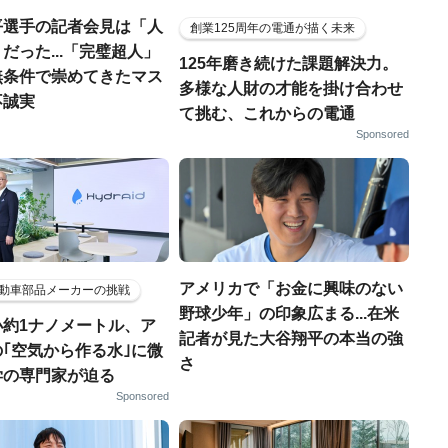
平選手の記者会見は「人
創業125周年の電通が描く未来
だった...「完璧超人」
125年磨き続けた課題解決力。
無条件で崇めてきたマス
多様な人財の才能を掛け合わせ
不誠実
て挑む、これからの電通
Sponsored
アメリカで「お金に興味のない
動車部品メーカーの挑戦
野球少年」の印象広まる...在米
小約1ナノメートル、ア
記者が見た大谷翔平の本当の強
｢空気から作る水｣に微
さ
学の専門家が迫る
Sponsored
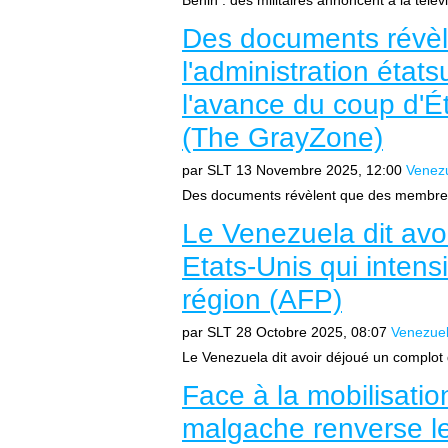
Bénin : des militaires annoncent à la télév
Des documents révè
l'administration état
l'avance du coup d'
(The GrayZone)
par SLT
13 Novembre 2025, 12:00
Venez
Des documents révèlent que des membres d
Le Venezuela dit avo
Etats-Unis qui intens
région (AFP)
par SLT
28 Octobre 2025, 08:07
Venezue
Le Venezuela dit avoir déjoué un complot de
Face à la mobilisati
malgache renverse l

-=-=-=-=-

Task to complete:
The expected output is every record above, copied exactly, without pictures.

Written answer:
平選手の記者会見は「人
創業125周年の電通が描く未来
だった...「完璧超人」
125年磨き続けた課題解決力。
無条件で崇めてきたマス
多様な人財の才能を掛け合わせ
不誠実
て挑む、これからの電通
Sponsored
アメリカで「お金に興味のない
動車部品メーカーの挑戦
野球少年」の印象広まる...在米
小約1ナノメートル、ア
記者が見た大谷翔平の本当の強
｢空気から作る水｣に微
さ
学の専門家が迫る
Sponsored
Bénin : des militaires annoncent à la télév
Des documents révè
l'administration état
l'avance du coup d'
(The GrayZone)
par SLT
13 Novembre 2025, 12:00
Venez
Des documents révèlent que des membres d
Le Venezuela dit avo
Etats-Unis qui intens
région (AFP)
par SLT
28 Octobre 2025, 08:07
Venezue
Le Venezuela dit avoir déjoué un complot de
Face à la mobilisati
malgache renverse l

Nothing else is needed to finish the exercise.